Życie osobiste Denvera w jego późniejszych latach było mniej szczęśliwe. Po tym, co przyznał, były wielokrotne epizody niewierności, żona Denvera, Annie, poprosił go o rozwód w 1982 roku. Z drugiego małżeństwa, zawartego w 1988 roku z młodą australijską aktorką Cassandrą Delaney, urodziła się córka Jesse Belle, ale również zakończyło się rozwodem. Denver miał również problemy z uzyskaniem kontraktu z dużą wytwórnią płytową; jego ostatnie kilka albumów zostało wydanych w jego własnej wytwórni Windstar. „Jest coś, co nazywają ciemną nocą duszy”, powiedział Nash. „Przeszedłem przez to i przetrwałem”. Dwa razy na początku lat 90. Denver został aresztowany pod zarzutem prowadzenia samochodu po pijanemu.

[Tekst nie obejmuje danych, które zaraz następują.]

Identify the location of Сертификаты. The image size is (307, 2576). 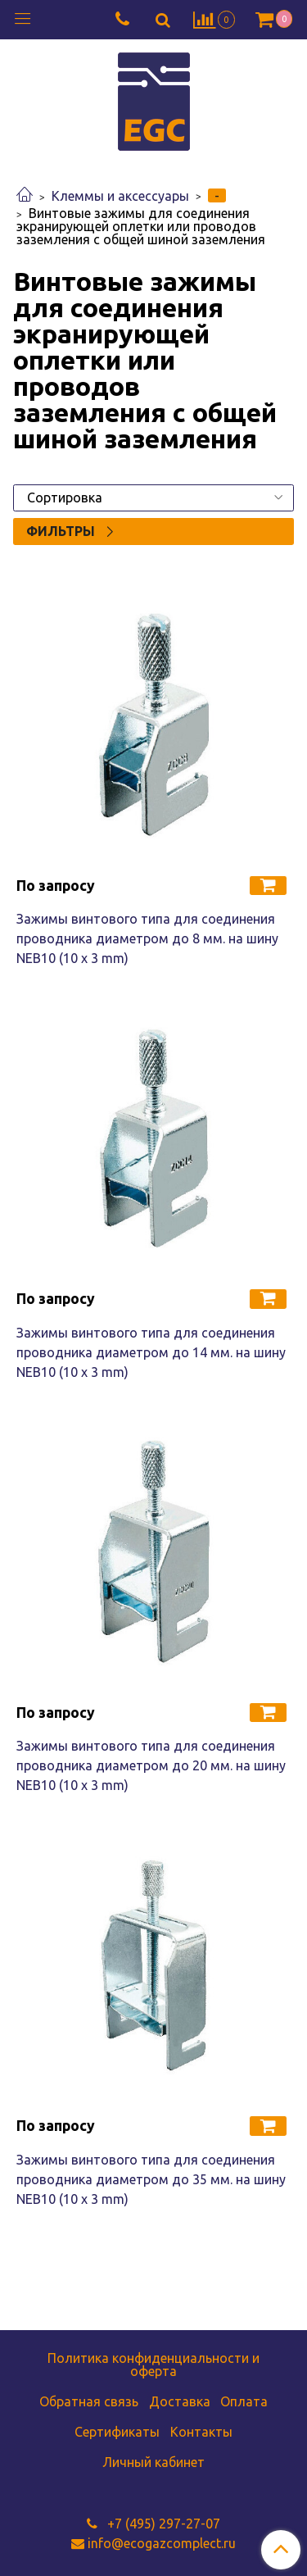 (117, 2431).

Jeden jasny punkt dla Denvera pochodził z jego hobby lotniczego, które podjął w połowie lat 70-tych. Ojciec Denvera nauczył go latać, a doświadczenie to pomogło w pojednaniu między ojcem a synem. Stał się doświadczonym pilotem, latał własnymi samolotami w Kolorado, podczas tras koncertowych i w Kalifornii, w rejonie Półwyspu Monterey, gdzie wynajął dom w Carmel, aby móc być blisko Delaney i Jesse Belle. To właśnie tam, latem 1997 roku, kupił od miejscowego weterynarza samolot Long EZ. Model samolotu został sklasyfikowany jako eksperymentalny, ale był dobrze znany wśród entuzjastów lotnictwa i Denver nie doświadczył żadnych problemów podczas lekcji w Santa Maria w Kalifornii.

W dniu 12 października 1997 roku Denver grał w golfa z przyjaciółmi i cieszył się na godzinę lotu swoim nowym samolotem nad oceanem. Kilka próbnych startów i lądowań przebiegło bez zakłóceń, ale najwyraźniej jeden z dwóch zbiorników paliwa samolotu został opróżniony. Późnym popołudniem gapie zobaczyli, że samolot Denvera runął do oceanu po tym, co wyglądało na awarię silnika. Piosenkarz prawdopodobnie zginął natychmiast. Licencja pilota Denvera, z powodu jego aresztowań za jazdę pod wpływem alkoholu, nie posiadała medycznego potwierdzenia wymaganego do jej legalności, a testy toksykologiczne zostały przeprowadzone na jego szczątkach, ale dały wynik negatywny. Uważa się, że Denver stracił panowanie nad samolotem, kiedy manipulował dźwignią, która przełączała dopływ paliwa do silnika z jednego zbiornika do drugiego. Po jego tragicznej śmierci nastąpił silny wybuch emocji wśród fanów, a w 2005 roku odbyła się premiera musicalu z jego piosenkami „Almost Heaven”. Spektakl, zauważył recenzent Variety Mark Blankenship, „oddaje wspaniały hołd artyście, który pozostaje świetny w sprawianiu, że ludzie czują się dobrze.”

Dodaj komentarz

Twój adres e-mail nie zostanie opublikowany.